══ RECORD SET
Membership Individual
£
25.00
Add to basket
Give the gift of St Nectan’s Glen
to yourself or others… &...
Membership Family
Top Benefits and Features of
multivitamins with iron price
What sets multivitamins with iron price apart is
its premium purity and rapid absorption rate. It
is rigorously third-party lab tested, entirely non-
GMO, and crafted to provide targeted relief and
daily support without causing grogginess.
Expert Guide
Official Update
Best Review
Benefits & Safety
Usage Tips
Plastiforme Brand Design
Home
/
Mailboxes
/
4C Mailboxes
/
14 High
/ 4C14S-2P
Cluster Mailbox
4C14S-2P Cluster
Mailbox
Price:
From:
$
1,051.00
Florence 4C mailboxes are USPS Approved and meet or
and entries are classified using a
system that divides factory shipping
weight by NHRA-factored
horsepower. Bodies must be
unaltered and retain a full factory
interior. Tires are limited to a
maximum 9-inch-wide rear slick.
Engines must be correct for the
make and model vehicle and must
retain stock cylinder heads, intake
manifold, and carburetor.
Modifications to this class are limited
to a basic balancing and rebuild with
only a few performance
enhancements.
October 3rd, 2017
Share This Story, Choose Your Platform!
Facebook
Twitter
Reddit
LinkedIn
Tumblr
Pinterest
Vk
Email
════
══ RECORD SET
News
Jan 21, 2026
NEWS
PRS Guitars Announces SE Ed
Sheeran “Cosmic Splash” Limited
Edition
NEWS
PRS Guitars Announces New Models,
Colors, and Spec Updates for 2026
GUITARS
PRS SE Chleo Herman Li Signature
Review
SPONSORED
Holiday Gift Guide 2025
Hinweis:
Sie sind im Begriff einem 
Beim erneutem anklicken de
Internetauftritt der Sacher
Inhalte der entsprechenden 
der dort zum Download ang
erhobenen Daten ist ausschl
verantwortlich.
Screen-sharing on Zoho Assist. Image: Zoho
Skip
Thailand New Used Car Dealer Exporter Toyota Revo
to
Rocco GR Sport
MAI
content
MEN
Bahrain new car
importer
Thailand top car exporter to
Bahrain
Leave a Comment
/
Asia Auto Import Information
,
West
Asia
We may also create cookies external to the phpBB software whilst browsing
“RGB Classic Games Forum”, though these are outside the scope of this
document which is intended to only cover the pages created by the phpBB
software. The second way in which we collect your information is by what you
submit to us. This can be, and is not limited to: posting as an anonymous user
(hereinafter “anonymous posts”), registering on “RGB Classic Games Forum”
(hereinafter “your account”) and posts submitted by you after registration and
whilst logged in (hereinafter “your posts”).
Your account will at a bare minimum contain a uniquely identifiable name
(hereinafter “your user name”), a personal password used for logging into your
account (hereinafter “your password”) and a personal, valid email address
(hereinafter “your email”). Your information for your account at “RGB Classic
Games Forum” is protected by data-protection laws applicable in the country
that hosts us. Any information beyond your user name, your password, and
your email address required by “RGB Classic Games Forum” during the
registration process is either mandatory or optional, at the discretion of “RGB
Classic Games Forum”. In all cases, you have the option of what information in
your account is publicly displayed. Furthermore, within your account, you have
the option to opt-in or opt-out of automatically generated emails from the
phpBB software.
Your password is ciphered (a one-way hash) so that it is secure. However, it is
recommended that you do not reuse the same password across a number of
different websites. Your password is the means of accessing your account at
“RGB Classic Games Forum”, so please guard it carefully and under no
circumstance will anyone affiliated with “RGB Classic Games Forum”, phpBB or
════
§ ASSIGNED TASK: Look above for the line that contains "Membership Individual". Starting there, transcribe every line exactly until you have copied the line that contains "What sets multivitamins".

§ EXERCISE ANSWER:
Membership Individual
£
25.00
Add to basket
Give the gift of St Nectan’s Glen
to yourself or others… &...
Membership Family
Top Benefits and Features of
multivitamins with iron price
What sets multivitamins with iron price apart is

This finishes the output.